Just two days after notching a two-month high, the Australian dollar is under fresh attack as bets rise for the central bank to cut interest rates at its November meeting.
A decision by Westpac, one of Australia's top four banks by market capitalization, to increase home loan and residential investment property rates by 20 basis points on Wednesday was interpreted by traders as a sign that the Reserve Bank of Australia (RBA) will be forced to lower benchmark interest rates from their current 2 percent trough.
Higher mortgage rates could deal a blow to Australian consumers, especially if other banks follow suit in the near-term, as residents use more of their paychecks on mortgages than spending ahead of the all-important Christmas season.
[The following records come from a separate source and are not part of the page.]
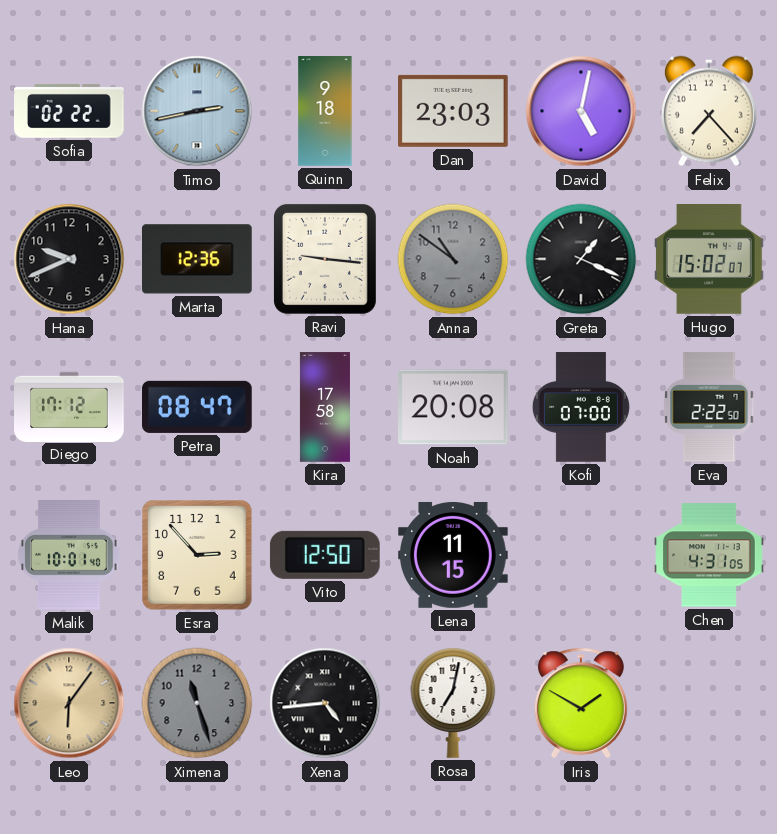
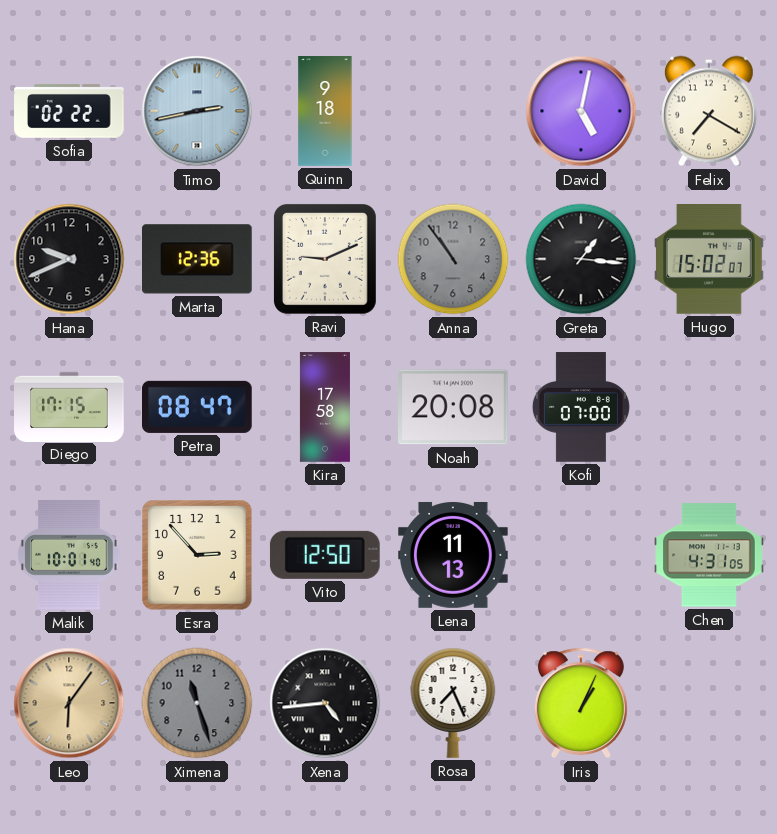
Dan: 23:03 -> none
Felix: 7:23 -> 7:20
Ravi: 9:16 -> 9:11
Anna: 10:51 -> 10:54
Greta: 1:19 -> 1:16
Diego: 17:12 -> 17:15
Eva: 2:22 -> none
Lena: 11:15 -> 11:13
Rosa: 7:02 -> 7:26
Iris: 1:50 -> 1:04
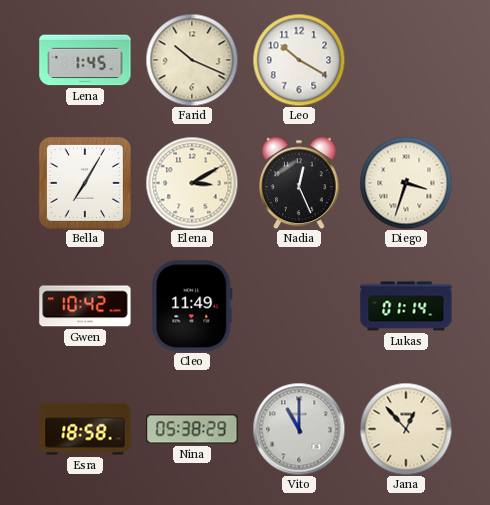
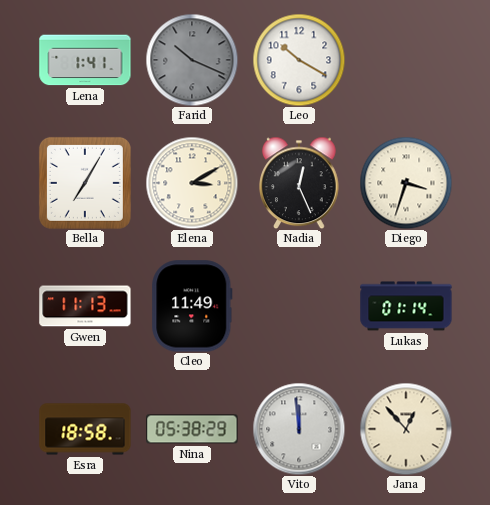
Lena: 1:45 -> 1:41
Farid dial: cream -> grey
Gwen: 10:42 -> 11:13
Vito: 11:00 -> 11:59
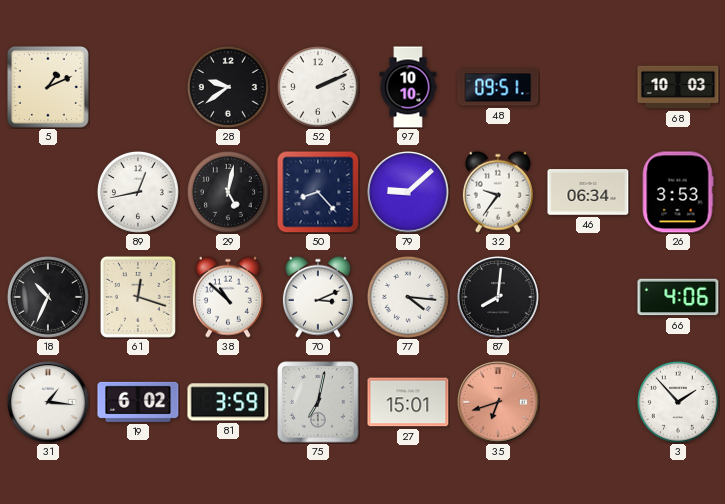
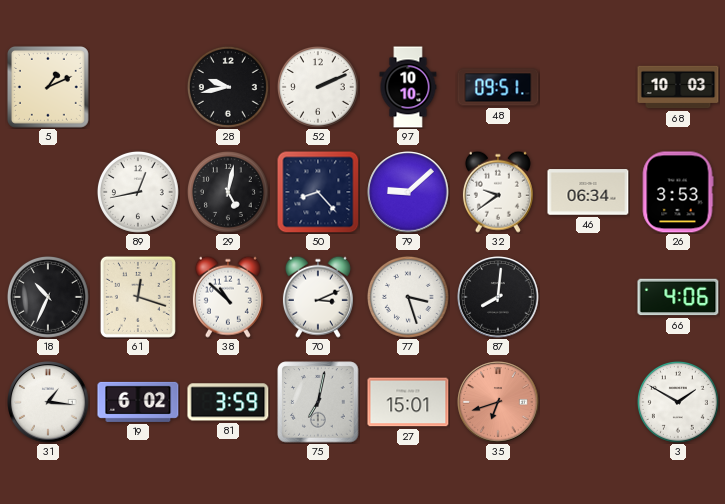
28: 9:39 -> 9:43
32: 9:36 -> 9:39
77: 4:16 -> 3:27
3: 1:53 -> 1:50
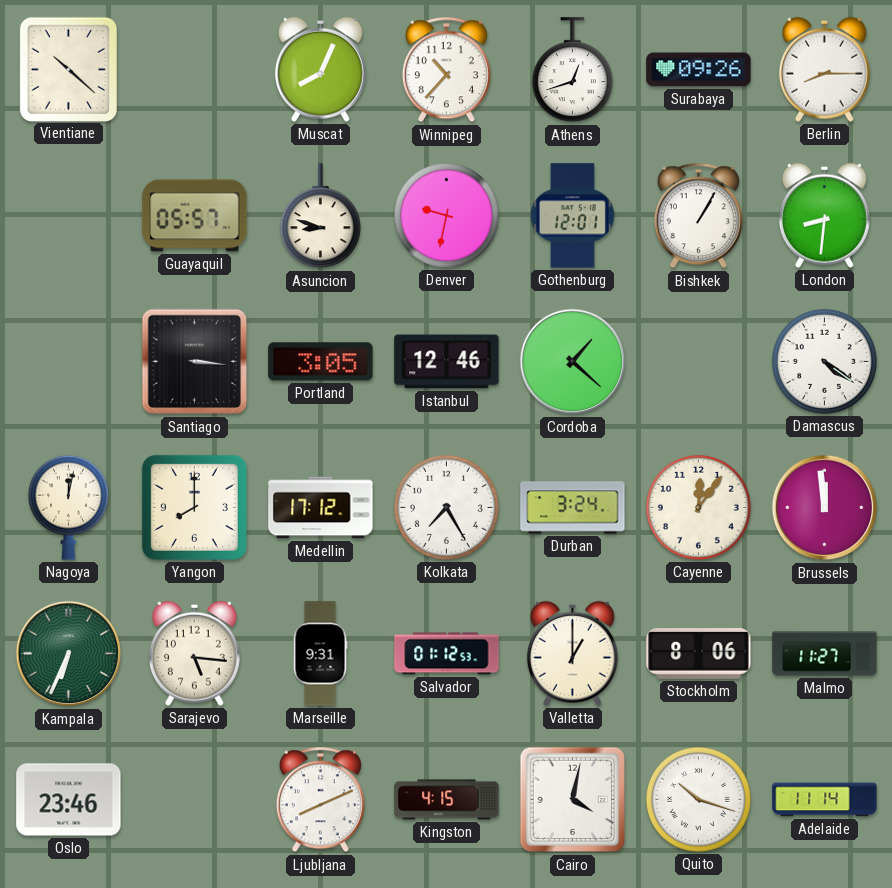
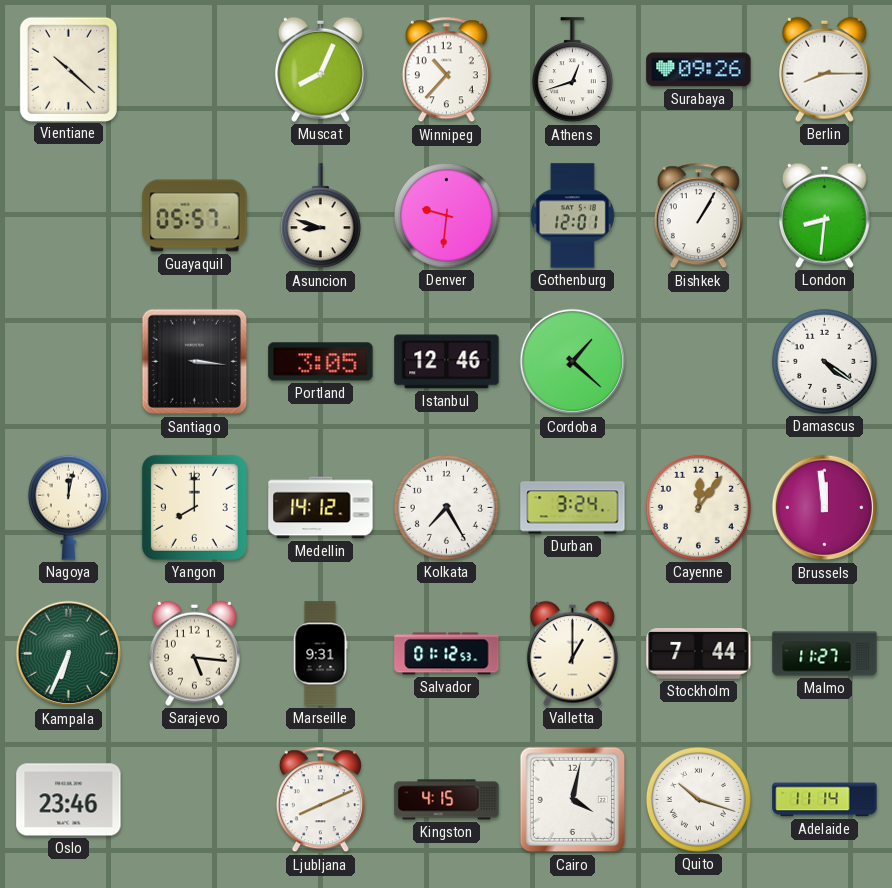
Denver: 9:32 -> 9:31
Medellin: 17:12 -> 14:12
Stockholm: 8:06 -> 7:44
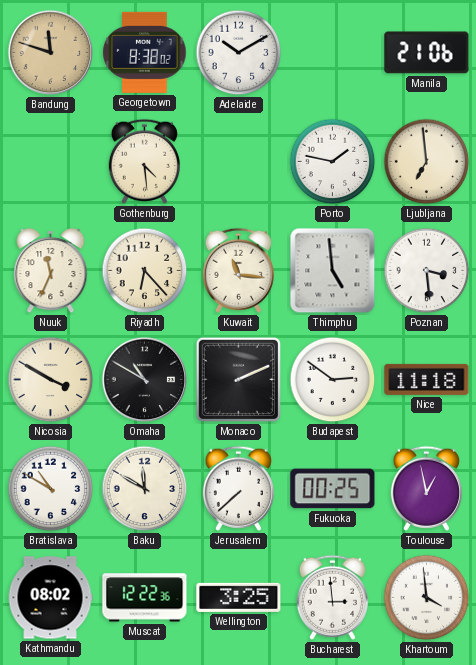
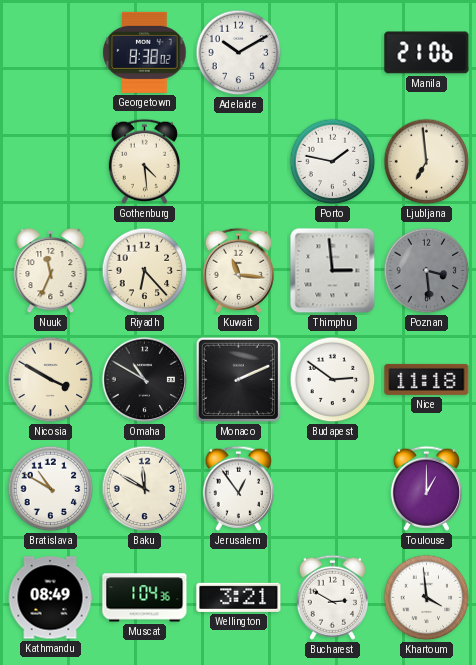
Bandung: 11:48 -> none
Thimphu: 4:59 -> 2:59
Poznan dial: white -> grey
Jerusalem: 7:38 -> 12:54
Fukuoka: 00:25 -> none
Toulouse: 12:58 -> 1:00
Kathmandu: 08:02 -> 08:49
Muscat: 12:22 -> 1:04
Wellington: 3:25 -> 3:21
Bucharest: 2:59 -> 2:50
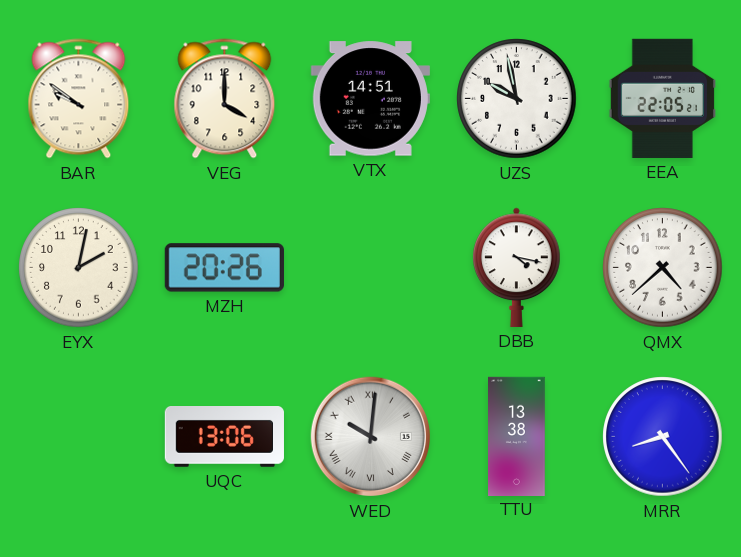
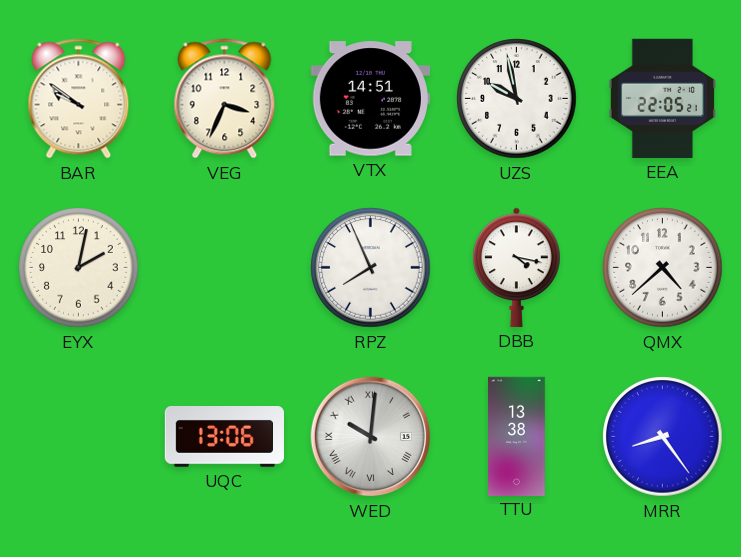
VEG: 4:00 -> 3:34
MZH: 20:26 -> none
RPZ: none -> 7:56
"The market has clearly taken today's news as paving the way for the RBA to potentially cut rates... The market reaction clearly points to the risk that other banks are expected to follow suit," said Prashant Newnaha, an interest rate strategist at TD Securities.
Goldman Sachs is subscribing to that view. "Following the preemptive interest rate hike by Westpac, we now see the November rate cut as highly likely and a strong case for a further rate cut in early 2016 can now be made," economists said in a report.
Wednesday's news saw the Australian dollar hit an intra-day low of $0.7195, retreating further from Monday's two-month high of $0.7382. For nearly two weeks, the currency has enjoyed a relentless rally, with Monday marking the currency's third longest consecutive gain since floating in 1983, according to spread better IG. But gains were abruptly halted on Tuesday following China's larger-than-expected fall in September imports, which bodes ill for Australian exports.
To be sure, not everyone expects a rate cut as early as November.
"The RBA is not going knee-jerk react to today's news. Their modus operandi has been one of reactivity, not proactivity and so even if other banks follow with similar moves, I don't think the RBA will be in any state of mind to preempt that. Should it happen, they will react but it's nothing urgent in the near-term," Sally Auld, JP Morgan's head of fixed income and FX strategy, told CNBC.
Moreover, the RBA may have already anticipated banks lifting rates, Newnaha warned. Indeed, comments by Governor Stevens seems to suggest that. After the Australian Prudential Regulation Authority asked lenders to increase cash buffers in July, Stevens was quoted as saying "I imagine it will result in some rise in mortgage rates from the major banks. It is supposed to."
However, there is another major factor supporting the chances of November easing, Goldman Sachs noted.
"Fears of a severe drought are escalating... A key leading indicator (the Southern Oscillation Index) recently retreated to one of its five lowest readings in the past 150 years and is now well below the 8-point threshold, which is typically consistent with a drought."
Looking at historical evidence, significant droughts tend to strip anywhere between 50-100 basis points from gross domestic product (GDP) growth so that's likely to spur the RBA into action as risks to economic growth remain skewed to the downside, Goldman added, referring to factors like weak income growth.
Stimulus expectations aside, there are a plethora of factors supporting extended currency weakness.
"Weaker commodity prices and a narrowing interest rate differential with the U.S. are a reliable combination to push the AUD lower. A third factor is the ugly trade deficit, which is driving deterioration in Australia's broader external balance," explained Bill Evans, chief economist at Westpac, who expects the currency to close out the year around 68 U.S. cents.
Moreover, heavy exposure to a slowing Chinese economy will remain a negative factor.
"Australia relies heavily on Chinese demand and the 20.4 percent drop in [Chinese September] imports, which was the largest decline in seven months, is alarming," explained Kathy Lien, managing director at BK Asset Management.
"While [recent] declines in AUD/USD puts only a small dent in the currency pair's recent rise, we believe that further losses are likely because the underlying foundation for Australia's economy is weak."
Australia's fundamentals are even more discouraging than fellow commodity producer and China-exposed neighbor New Zealand since the latter country at least has an upswing in dairy prices to aid its economic recovery, Lien added.
But there are still reasons that could dampen future weakness.
Rising bets for extended weakness in the Chinese yuan (CNY) and a slowing of the commodity rout could make it harder for the central bank (RBA) to jawbone the Aussie (A$) lower.
"The prospect of sustained CNY depreciation should make incremental A$ weakness harder to engineer, in view of the CNY's 28 percent weight in the trade-weighted A$. And the bulk of the decline in metal prices may already be behind us, leaving less room for rhetoric about the need for exchange rate adjustment to softer terms of trade," explained Konstantinos Venetis, economist at Lombard Street Research.
If the currency weakens too much, import inflation may become too pronounced for the RBA to ignore, thereby limiting the room for reducing rates in the event of a shock, he added.